Page-level text extractions

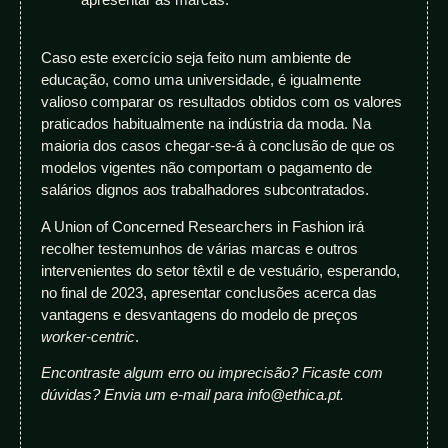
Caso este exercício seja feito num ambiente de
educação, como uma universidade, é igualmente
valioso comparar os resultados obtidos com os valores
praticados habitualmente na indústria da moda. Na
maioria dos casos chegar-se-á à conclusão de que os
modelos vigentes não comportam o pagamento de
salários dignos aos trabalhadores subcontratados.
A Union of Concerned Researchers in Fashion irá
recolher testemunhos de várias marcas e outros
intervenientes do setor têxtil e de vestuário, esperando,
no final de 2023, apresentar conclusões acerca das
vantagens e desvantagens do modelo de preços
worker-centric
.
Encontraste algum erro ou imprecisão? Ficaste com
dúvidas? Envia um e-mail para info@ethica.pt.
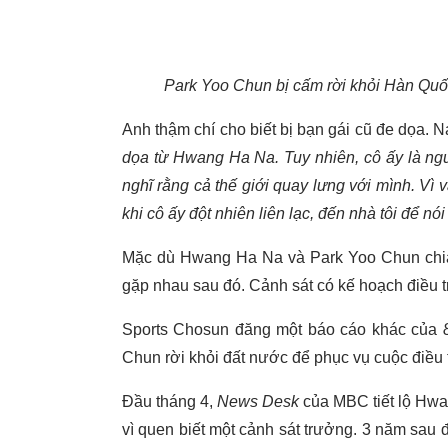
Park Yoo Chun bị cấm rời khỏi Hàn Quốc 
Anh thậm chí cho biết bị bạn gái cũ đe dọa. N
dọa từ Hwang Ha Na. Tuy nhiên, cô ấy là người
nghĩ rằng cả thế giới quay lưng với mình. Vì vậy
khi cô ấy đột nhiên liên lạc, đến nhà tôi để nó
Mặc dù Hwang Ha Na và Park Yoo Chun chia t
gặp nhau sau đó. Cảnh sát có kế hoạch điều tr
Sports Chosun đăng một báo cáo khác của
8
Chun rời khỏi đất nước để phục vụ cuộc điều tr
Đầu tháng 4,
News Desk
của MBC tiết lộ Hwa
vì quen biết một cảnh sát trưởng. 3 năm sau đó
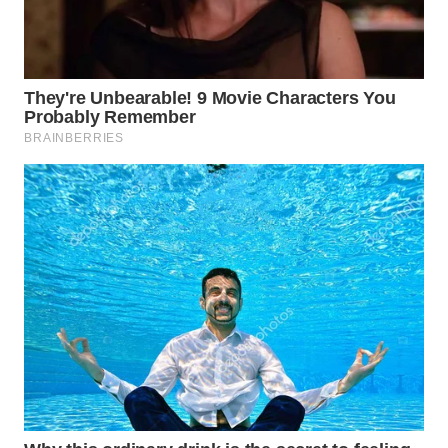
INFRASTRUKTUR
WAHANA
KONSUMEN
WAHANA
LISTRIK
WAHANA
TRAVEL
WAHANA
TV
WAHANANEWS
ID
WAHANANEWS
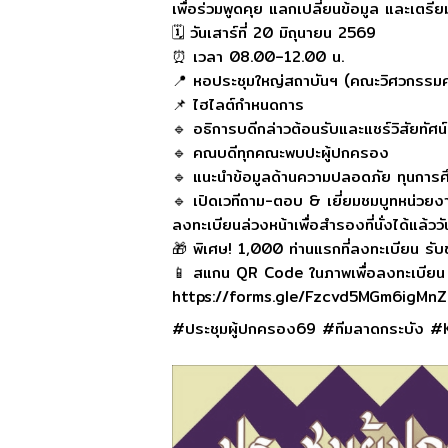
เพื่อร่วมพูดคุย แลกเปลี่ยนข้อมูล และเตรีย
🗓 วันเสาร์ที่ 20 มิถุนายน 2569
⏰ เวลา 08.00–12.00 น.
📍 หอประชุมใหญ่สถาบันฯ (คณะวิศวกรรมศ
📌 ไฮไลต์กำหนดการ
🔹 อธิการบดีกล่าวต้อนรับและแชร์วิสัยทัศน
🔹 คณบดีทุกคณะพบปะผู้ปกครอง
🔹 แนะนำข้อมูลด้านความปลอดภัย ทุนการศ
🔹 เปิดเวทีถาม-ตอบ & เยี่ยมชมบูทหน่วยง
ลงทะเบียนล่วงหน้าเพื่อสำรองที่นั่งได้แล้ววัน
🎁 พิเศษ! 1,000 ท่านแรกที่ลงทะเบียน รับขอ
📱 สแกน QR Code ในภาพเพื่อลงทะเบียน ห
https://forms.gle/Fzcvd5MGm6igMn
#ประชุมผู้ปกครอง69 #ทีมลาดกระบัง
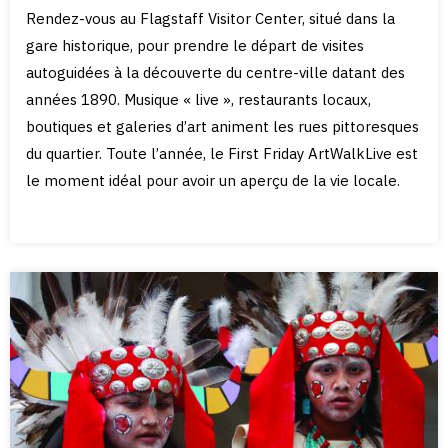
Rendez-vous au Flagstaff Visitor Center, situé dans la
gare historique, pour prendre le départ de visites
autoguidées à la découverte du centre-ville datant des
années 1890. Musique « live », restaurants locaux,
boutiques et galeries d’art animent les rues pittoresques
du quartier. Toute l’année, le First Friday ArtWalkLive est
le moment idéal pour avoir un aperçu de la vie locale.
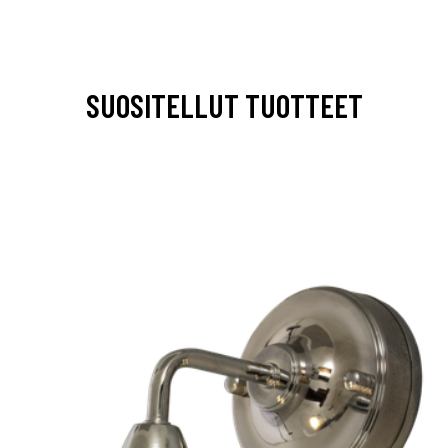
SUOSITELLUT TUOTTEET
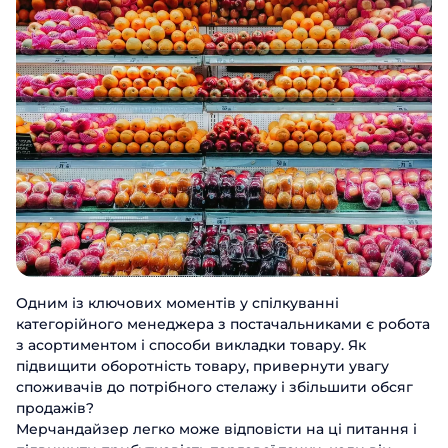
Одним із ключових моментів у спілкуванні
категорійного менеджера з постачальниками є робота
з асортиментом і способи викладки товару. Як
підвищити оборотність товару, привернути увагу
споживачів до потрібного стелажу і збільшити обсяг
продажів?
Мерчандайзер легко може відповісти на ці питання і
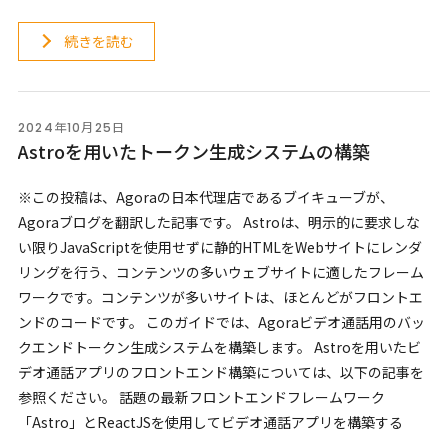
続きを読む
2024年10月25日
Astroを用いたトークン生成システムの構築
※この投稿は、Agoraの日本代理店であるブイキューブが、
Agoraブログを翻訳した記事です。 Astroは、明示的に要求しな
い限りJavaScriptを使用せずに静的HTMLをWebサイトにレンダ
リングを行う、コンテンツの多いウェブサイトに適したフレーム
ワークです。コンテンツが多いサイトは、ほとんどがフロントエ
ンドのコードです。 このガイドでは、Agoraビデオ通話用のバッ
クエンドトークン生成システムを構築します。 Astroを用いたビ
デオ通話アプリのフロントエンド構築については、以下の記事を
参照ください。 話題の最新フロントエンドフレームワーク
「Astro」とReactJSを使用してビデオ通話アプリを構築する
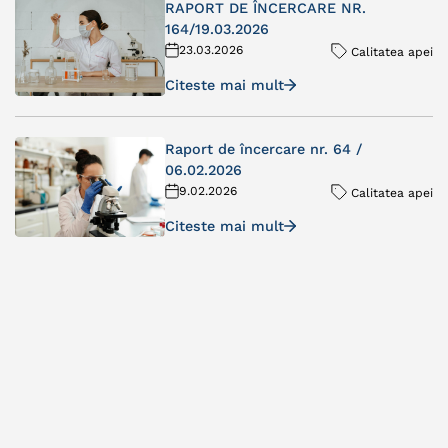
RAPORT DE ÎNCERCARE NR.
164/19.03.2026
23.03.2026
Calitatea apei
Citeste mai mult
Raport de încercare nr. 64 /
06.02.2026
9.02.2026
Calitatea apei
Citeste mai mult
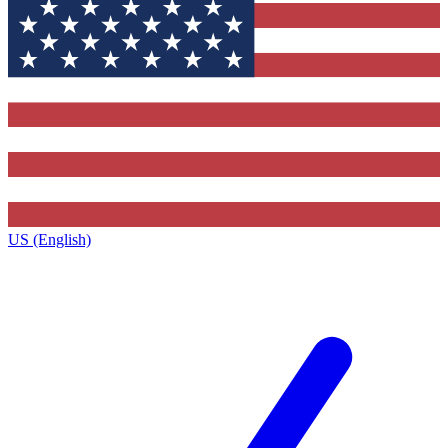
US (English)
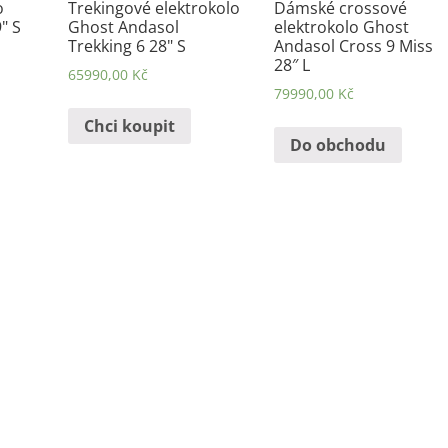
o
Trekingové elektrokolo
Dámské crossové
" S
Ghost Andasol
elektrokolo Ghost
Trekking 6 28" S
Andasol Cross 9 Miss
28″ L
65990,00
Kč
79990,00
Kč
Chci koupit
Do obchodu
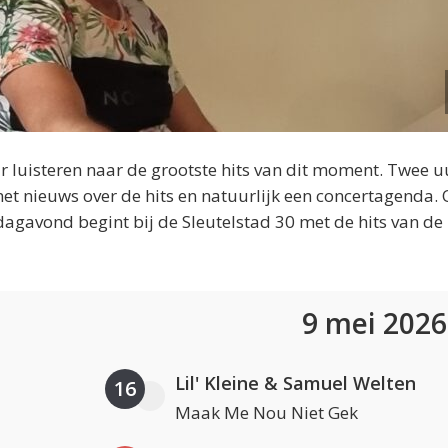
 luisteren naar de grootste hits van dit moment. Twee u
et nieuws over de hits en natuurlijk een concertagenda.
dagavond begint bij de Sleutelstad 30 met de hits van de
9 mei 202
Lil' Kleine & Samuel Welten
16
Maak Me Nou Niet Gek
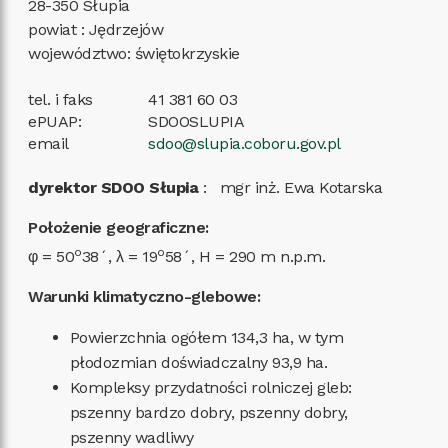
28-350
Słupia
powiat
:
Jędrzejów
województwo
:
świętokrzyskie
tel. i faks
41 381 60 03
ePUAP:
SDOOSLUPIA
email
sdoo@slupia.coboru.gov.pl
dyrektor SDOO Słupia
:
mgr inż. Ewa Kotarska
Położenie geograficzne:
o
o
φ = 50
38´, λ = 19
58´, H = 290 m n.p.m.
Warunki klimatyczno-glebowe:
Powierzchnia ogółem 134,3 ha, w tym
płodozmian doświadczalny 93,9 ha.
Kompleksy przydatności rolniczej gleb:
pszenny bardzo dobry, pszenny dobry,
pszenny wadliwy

## EXERCISE OBJECTIVE
The pictures stay out; repeat exactly the lines from the one with "い限りJavaScriptを使用せずに静的HTMLをWebサイトにレンダ" to the end of the entries above, and nothing else.

## SOLUTION FOR THIS PROBLEM
い限りJavaScriptを使用せずに静的HTMLをWebサイトにレンダ
リングを行う、コンテンツの多いウェブサイトに適したフレーム
ワークです。コンテンツが多いサイトは、ほとんどがフロントエ
ンドのコードです。 このガイドでは、Agoraビデオ通話用のバッ
クエンドトークン生成システムを構築します。 Astroを用いたビ
デオ通話アプリのフロントエンド構築については、以下の記事を
参照ください。 話題の最新フロントエンドフレームワーク
「Astro」とReactJSを使用してビデオ通話アプリを構築する
RAPORT DE ÎNCERCARE NR.
164/19.03.2026
23.03.2026
Calitatea apei
Citeste mai mult
Raport de încercare nr. 64 /
06.02.2026
9.02.2026
Calitatea apei
Citeste mai mult
US (English)
o
Trekingové elektrokolo
Dámské crossové
" S
Ghost Andasol
elektrokolo Ghost
Trekking 6 28" S
Andasol Cross 9 Miss
28″ L
65990,00
Kč
79990,00
Kč
Chci koupit
Do obchodu
 luisteren naar de grootste hits van dit moment. Twee u
et nieuws over de hits en natuurlijk een concertagenda.
dagavond begint bij de Sleutelstad 30 met de hits van de
9 mei 202
Lil' Kleine & Samuel Welten
16
Maak Me Nou Niet Gek
28-350
Słupia
powiat
:
Jędrzejów
województwo
:
świętokrzyskie
tel. i faks
41 381 60 03
ePUAP:
SDOOSLUPIA
email
sdoo@slupia.coboru.gov.pl
dyrektor SDOO Słupia
:
mgr inż. Ewa Kotarska
Położenie geograficzne:
o
o
φ = 50
38´, λ = 19
58´, H = 290 m n.p.m.
Warunki klimatyczno-glebowe:
Powierzchnia ogółem 134,3 ha, w tym
płodozmian doświadczalny 93,9 ha.
Kompleksy przydatności rolniczej gleb:
pszenny bardzo dobry, pszenny dobry,
pszenny wadliwy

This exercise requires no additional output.